Member of the Nevada Assembly from the 35th district
- In office November 7, 2018 – November 6, 2024
- Preceded by: Justin Watkins
- Succeeded by: Rebecca Edgeworth

Personal details
- Born: 1971 (age 54–55) Decatur, Indiana, U.S.
- Party: Democratic
- Spouse: Andrew Gorelow
- Alma mater: Wilmington College (BA) University of Phoenix (MEd)
- Website: Michelle Gorelow

= Michelle Gorelow =

American politician

Michelle Suzanne Gorelow (born 1971) is an American politician who served as a member of the Nevada Assembly from the 35th district.

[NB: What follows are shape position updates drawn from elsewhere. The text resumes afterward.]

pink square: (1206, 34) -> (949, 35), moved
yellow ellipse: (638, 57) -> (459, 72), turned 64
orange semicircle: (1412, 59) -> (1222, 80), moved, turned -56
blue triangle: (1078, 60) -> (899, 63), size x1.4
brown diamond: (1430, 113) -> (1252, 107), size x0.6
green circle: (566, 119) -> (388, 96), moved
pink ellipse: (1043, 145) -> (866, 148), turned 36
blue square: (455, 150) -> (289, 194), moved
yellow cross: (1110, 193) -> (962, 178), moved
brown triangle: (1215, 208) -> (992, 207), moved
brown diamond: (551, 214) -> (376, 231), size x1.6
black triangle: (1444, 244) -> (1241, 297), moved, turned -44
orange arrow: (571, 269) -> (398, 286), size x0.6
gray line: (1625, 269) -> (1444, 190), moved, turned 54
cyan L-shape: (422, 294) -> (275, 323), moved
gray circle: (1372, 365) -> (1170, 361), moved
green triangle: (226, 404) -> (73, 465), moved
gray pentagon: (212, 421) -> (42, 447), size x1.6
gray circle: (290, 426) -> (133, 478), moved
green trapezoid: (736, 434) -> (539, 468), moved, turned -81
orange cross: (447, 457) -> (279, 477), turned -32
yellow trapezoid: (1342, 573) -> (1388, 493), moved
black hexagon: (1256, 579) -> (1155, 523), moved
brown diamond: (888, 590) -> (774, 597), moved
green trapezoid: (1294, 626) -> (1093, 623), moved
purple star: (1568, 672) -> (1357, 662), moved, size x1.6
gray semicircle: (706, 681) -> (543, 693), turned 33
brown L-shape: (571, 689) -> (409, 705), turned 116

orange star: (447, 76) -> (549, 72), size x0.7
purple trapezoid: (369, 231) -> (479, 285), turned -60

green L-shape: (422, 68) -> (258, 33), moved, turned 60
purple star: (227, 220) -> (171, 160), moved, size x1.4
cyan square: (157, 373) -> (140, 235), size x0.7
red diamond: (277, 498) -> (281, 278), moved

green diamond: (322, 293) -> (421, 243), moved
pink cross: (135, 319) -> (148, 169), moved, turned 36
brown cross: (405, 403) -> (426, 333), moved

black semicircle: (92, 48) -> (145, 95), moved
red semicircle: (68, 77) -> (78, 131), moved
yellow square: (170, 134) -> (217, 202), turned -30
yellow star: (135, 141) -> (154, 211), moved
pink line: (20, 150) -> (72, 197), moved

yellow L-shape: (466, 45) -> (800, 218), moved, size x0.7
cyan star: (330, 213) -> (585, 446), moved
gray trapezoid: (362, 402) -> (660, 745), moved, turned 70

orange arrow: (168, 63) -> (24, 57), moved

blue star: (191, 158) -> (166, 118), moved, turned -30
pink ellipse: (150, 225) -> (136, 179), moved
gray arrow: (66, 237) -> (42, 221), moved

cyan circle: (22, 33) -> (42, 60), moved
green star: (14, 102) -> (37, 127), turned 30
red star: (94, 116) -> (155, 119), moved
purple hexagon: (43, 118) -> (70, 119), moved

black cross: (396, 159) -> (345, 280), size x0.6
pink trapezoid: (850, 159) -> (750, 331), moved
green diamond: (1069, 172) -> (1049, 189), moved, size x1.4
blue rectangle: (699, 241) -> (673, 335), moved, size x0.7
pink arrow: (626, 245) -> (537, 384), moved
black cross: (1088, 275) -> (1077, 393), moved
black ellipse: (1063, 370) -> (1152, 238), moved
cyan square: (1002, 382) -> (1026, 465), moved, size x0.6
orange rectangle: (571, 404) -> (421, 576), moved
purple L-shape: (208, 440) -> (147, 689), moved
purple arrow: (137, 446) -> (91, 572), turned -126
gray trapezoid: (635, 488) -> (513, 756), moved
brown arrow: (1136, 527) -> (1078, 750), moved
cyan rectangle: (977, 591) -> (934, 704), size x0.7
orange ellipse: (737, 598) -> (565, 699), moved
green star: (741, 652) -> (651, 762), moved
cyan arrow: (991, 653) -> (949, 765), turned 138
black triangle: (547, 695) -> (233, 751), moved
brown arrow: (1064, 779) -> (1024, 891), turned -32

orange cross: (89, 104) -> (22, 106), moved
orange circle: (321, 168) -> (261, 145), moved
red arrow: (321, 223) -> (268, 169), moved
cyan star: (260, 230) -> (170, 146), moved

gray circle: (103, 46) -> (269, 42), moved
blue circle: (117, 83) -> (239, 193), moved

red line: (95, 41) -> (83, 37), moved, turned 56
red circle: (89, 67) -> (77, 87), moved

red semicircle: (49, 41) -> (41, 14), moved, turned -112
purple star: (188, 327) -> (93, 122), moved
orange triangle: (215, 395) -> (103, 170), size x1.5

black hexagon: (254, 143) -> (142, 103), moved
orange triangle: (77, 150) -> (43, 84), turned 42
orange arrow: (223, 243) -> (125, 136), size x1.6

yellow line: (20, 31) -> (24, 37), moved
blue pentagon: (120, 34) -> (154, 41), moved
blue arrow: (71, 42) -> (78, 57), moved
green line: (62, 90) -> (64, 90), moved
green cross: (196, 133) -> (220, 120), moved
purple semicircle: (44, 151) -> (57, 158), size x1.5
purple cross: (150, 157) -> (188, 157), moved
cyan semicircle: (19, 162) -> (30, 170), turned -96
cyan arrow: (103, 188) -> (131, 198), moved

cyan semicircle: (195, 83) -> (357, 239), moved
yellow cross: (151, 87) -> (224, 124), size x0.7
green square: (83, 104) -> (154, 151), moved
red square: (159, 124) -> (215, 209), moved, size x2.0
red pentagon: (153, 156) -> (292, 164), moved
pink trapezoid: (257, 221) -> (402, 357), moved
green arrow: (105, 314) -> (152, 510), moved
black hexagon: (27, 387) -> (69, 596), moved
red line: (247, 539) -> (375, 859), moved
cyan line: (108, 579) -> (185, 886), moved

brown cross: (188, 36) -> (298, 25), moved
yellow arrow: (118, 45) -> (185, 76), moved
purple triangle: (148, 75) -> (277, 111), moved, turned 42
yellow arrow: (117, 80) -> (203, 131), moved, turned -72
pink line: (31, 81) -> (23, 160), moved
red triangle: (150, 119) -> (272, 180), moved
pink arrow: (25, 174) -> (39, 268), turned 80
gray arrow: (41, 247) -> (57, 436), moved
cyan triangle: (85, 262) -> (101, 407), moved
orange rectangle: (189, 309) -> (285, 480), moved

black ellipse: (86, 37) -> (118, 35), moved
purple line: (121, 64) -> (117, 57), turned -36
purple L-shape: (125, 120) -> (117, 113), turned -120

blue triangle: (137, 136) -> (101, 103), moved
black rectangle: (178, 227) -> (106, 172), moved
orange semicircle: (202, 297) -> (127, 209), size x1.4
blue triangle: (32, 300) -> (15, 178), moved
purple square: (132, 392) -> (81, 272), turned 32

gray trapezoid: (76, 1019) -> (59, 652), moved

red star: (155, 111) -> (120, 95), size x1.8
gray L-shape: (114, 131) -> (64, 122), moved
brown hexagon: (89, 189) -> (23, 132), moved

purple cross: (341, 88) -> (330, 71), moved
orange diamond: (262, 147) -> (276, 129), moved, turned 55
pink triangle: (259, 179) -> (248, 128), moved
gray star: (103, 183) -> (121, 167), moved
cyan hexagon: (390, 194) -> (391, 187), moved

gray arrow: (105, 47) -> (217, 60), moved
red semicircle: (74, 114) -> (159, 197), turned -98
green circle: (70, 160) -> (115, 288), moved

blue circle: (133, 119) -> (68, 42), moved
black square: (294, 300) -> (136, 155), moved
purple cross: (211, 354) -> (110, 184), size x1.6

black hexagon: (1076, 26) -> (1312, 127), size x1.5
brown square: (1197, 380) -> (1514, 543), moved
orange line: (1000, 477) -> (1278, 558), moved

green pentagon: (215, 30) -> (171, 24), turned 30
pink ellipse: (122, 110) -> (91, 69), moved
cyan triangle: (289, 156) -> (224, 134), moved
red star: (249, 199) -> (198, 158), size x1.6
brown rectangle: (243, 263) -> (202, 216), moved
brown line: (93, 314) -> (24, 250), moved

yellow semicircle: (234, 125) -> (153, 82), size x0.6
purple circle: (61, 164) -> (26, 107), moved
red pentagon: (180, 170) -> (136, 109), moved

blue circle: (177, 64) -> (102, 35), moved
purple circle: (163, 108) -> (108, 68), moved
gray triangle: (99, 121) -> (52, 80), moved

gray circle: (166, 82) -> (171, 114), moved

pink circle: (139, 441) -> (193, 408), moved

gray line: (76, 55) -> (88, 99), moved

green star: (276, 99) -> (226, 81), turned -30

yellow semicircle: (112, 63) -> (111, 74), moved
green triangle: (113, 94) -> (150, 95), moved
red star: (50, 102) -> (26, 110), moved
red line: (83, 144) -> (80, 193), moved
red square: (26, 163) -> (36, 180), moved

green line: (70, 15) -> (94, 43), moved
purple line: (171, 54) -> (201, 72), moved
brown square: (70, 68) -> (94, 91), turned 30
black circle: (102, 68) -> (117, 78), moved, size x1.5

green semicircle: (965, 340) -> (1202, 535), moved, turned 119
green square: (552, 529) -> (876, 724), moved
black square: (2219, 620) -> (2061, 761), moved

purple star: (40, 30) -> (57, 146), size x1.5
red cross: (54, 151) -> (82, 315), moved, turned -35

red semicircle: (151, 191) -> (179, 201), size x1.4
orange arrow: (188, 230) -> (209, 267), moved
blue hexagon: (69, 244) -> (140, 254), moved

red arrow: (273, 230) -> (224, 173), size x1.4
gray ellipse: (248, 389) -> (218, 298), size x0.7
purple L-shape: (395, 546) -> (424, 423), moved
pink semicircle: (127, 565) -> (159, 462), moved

==Early life and education==
Gorelow was born in 1971 in Decatur, Indiana. Gorelow earned a B.A. in biology from Wilmington College in Wilmington, Ohio and an M.Ed. in education from the University of Phoenix in Las Vegas.

==Career==
Gorelow has been and is involved with multiple initiatives to improve the health of children in Nevada. Gorelow has served on the Nevada Maternal and Child Health Coalition Steering Committee since 2008, and served as co-chair from 2014 to 2018. Gorelow served on the Nevada Governor's Association Improving Birth Outcomes from 2013 to 2016. In 2018, Gorelow was elected to the Nevada Assembly, where she had been representing the 35th district since November 7, 2018.

==Personal life==
Michelle Gorelow is married to Andrew Gorelow. They have two children.